Prise de position de l'EFAD sur les modes d'alimentation durables

Traduction, par l’UPDLF, du document « EFAD Position Paper on Sustainable Dietary Patterns » rédigé par l’EFAD.

Introduction

La recherche sur les régimes alimentaires durables est relativement récente. Et il y a une grande prolifération ces dernières années pour répondre à différentes questions liées à l’impact environnemental, à la santé et à l’économie. Les études existantes suggèrent que les régimes à base de plantes peuvent être bénéfiques à la fois pour la santé et l’environnement par rapport à un régime occidental typique1,2. En outre, de mauvais résultats en matière de santé sont associés à une faible consommation d’aliments d’origine végétale et à une consommation élevée d’aliments d’origine animale et ultra-transformés3.

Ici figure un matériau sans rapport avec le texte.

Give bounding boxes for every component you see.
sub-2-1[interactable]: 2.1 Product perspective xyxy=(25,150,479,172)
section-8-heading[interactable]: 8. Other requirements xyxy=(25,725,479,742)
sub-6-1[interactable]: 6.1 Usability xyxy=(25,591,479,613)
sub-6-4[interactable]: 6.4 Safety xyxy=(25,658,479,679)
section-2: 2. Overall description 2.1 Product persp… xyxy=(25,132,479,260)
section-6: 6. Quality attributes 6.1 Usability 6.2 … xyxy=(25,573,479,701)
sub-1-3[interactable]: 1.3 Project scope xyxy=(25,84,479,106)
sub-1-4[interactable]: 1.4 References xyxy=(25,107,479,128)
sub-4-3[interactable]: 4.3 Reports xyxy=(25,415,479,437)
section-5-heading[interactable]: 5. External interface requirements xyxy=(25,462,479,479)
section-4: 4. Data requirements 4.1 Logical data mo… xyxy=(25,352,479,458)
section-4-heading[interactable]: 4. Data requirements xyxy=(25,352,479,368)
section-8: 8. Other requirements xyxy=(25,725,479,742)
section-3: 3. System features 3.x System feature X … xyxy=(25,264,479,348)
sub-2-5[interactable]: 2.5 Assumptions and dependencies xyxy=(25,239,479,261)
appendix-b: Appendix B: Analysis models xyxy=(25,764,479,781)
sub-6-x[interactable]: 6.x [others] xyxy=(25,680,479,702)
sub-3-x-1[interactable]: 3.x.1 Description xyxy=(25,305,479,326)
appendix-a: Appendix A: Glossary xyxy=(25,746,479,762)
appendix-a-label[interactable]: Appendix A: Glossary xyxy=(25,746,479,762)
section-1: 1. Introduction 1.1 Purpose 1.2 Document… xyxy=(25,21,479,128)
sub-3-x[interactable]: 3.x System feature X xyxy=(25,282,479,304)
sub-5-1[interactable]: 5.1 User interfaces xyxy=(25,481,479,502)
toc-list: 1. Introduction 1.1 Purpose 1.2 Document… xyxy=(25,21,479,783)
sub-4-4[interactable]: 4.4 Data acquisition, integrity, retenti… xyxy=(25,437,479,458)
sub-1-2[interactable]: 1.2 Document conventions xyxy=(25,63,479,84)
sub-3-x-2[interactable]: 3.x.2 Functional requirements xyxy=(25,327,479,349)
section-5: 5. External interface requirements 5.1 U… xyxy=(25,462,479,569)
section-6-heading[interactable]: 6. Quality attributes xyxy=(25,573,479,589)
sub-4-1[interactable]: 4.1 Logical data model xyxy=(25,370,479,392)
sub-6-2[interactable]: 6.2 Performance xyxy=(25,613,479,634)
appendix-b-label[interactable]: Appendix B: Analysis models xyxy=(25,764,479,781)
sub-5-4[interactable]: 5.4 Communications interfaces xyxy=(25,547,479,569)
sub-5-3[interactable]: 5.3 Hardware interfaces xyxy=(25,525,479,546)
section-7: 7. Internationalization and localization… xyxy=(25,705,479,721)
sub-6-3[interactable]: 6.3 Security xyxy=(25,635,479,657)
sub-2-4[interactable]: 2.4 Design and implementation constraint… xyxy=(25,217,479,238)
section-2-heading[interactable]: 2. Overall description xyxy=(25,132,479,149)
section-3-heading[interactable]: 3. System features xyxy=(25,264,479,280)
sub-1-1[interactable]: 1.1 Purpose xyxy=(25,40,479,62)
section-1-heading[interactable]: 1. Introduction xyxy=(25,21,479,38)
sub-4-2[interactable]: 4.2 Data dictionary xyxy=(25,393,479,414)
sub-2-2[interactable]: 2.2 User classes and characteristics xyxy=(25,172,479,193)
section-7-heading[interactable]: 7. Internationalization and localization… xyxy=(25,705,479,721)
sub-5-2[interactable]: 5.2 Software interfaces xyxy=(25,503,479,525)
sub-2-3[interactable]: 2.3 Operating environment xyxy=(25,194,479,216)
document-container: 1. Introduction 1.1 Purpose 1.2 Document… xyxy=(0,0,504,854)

La production alimentaire contribue largement aux émissions de gaz à effet de serre (GES) et à d’autres facteurs du changement climatique. Ceux-ci ont un impact direct sur l’environnement dont dépend la production alimentaire4. Cette dernière représente 70 à 80 % de la consommation d’eau douce et 20 à 30 % des GES mondiaux. Elle contribue largement à la pollution de l’air et de l’eau, ainsi qu’à la dégradation des sols et de la biodiversité4-6. Le type d’aliments consommé, la surconsommation, les aliments perdus dans la chaîne alimentaire et les aliments gaspillés sont devenus des considérations essentielles pour la santé des populations et de la planète4. Nos choix alimentaires ont un impact sur notre santé et sur l’environnement.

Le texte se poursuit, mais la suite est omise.